饭桌上还打趣说贺为聿的厨艺也是他教的。
时悠悠小朋友很小就学会了自己吃饭,坐在宝宝椅上,不吵也不闹,非常让人省心。
一顿饭吃得分外和谐,时明煦扯着贺为聿聊工作,徐尔容和谈画唠家常,再不时逗一逗时悠悠。
没有勾心斗角,没有捧高踩低,就像真正的一家人,谈画看到贺为聿放松的神态,深知这些是在贺家不曾有过的。
贺家人除了爷爷,对她这个外人都谈不上尊重,更别提贺为聿,他往往沉默着,充当背景板,旁观父母对所谓的哥哥疼爱偏袒。

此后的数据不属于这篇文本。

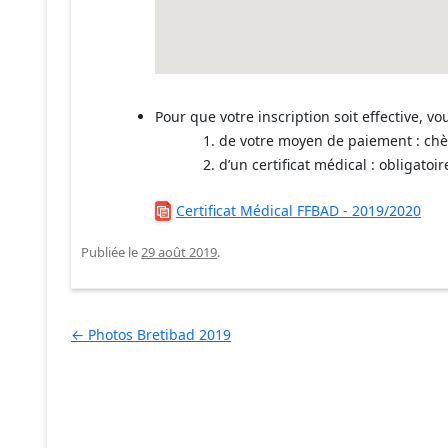
Pour que votre inscription soit effective, vo
de votre moyen de paiement : ch
d’un certificat médical : obligatoir
Certificat Médical FFBAD - 2019/2020
Publiée le
29 août 2019
.
Navigation des articles
←
Photos Bretibad 2019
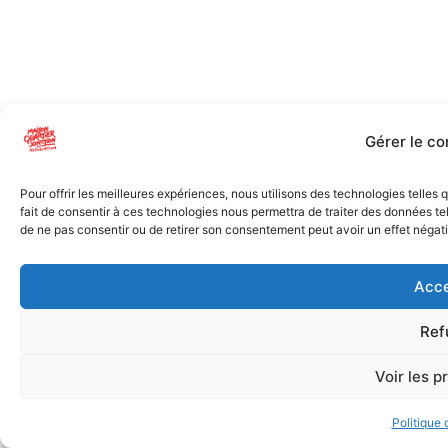
Gérer le c
Pour offrir les meilleures expériences, nous utilisons des technologies telles
fait de consentir à ces technologies nous permettra de traiter des données tel
de ne pas consentir ou de retirer son consentement peut avoir un effet négatif
Acce
Ref
Voir les p
Politique 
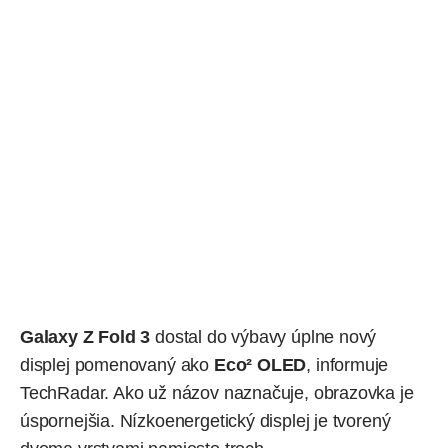
Galaxy Z Fold 3
dostal do výbavy úplne nový
displej pomenovaný ako
Eco² OLED
,
informuje
TechRadar
. Ako už názov naznačuje, obrazovka je
úspornejšia. Nízkoenergetický displej je tvorený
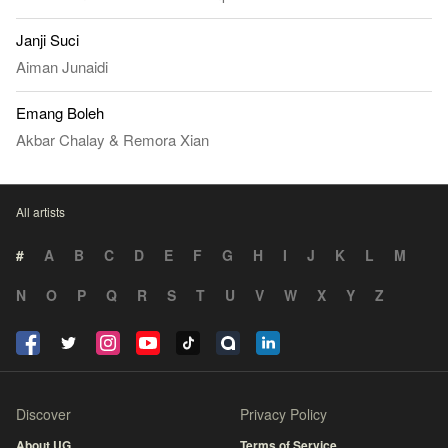
Janji Suci
Aiman Junaidi
Emang Boleh
Akbar Chalay
&
Remora Xian
All artists
#
A
B
C
D
E
F
G
H
I
J
K
L
M
N
O
P
Q
R
S
T
U
V
W
X
Y
Z
Discover
Privacy Policy
About UG
Terms of Service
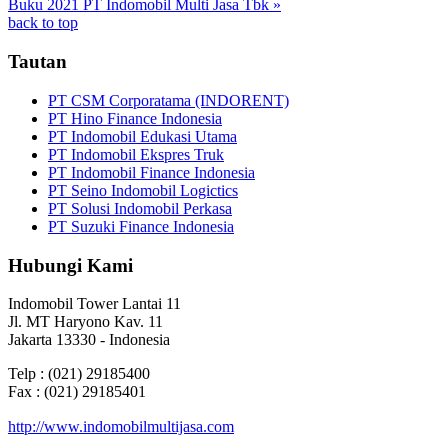
Buku 2021 PT Indomobil Multi Jasa Tbk »
back to top
Tautan
PT CSM Corporatama (INDORENT)
PT Hino Finance Indonesia
PT Indomobil Edukasi Utama
PT Indomobil Ekspres Truk
PT Indomobil Finance Indonesia
PT Seino Indomobil Logictics
PT Solusi Indomobil Perkasa
PT Suzuki Finance Indonesia
Hubungi Kami
Indomobil Tower Lantai 11
Jl. MT Haryono Kav. 11
Jakarta 13330 - Indonesia
Telp : (021) 29185400
Fax : (021) 29185401
http://www.indomobilmultijasa.com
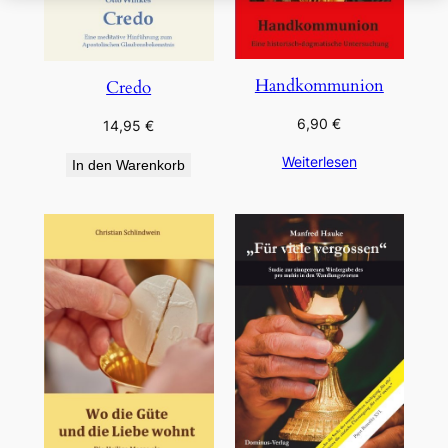
Handkommunion
Credo
6,90
€
14,95
€
Weiterlesen
In den Warenkorb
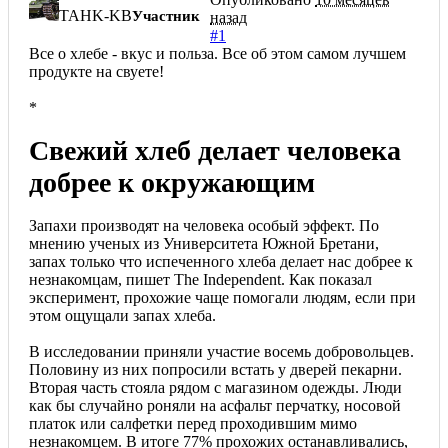
TAHK-KB
Участник
назад
#1
Все о хлебе - вкус и польза. Все об этом самом лучшем
продукте на свуете!
*
Свежий хлеб делает человека
добрее к окружающим
Запахи производят на человека особый эффект. По
мнению ученых из Университета Южной Бретани,
запах только что испеченного хлеба делает нас добрее к
незнакомцам, пишет The Independent. Как показал
эксперимент, прохожие чаще помогали людям, если при
этом ощущали запах хлеба.
В исследовании приняли участие восемь добровольцев.
Половину из них попросили встать у дверей пекарни.
Вторая часть стояла рядом с магазином одежды. Люди
как бы случайно роняли на асфальт перчатку, носовой
платок или салфетки перед проходившим мимо
незнакомцем. В итоге 77% прохожих останавливались,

他现在也许有足够的城府,不再为家人抱有期待,那过去的许多年,又是怎么过的呢?
一想到他曾受过的委屈,谈画的心揪得疼。
“哎呀,之前你跟我说不想再当医生,我是为你可惜过的,那天回去我整整一个晚上没睡好觉。”
饭桌上喝了些酒,时明煦打开了话匣子,他面色发红,双眼迷离,有了些许醉意。
“为聿,我说过的,你是我这么多年来教过最有天赋的学生,我知道你对学医一事本身没有没有多少兴趣,只是既然选择了这条路,就有一份职责在,我以为这份责任感会支撑你一直走下去,虽然猜到会有这么一天,但没想过来得这么早。”
“是我辜负了老师的信任,我”
“先等我说完。”时明煦拍了拍他的肩。
“这条路我走过,我明白不好走,科研痛苦枯燥,板凳一坐下就不知道要坐多久,临床见惯生死,这些年医患关系又紧张,难两全啊。”
“我原本是担心你在哪里受了委屈,又或者是工作中遇到的难题让你寒心,我又觉着你不是这样的人,等你与我解释我倒是明白了——”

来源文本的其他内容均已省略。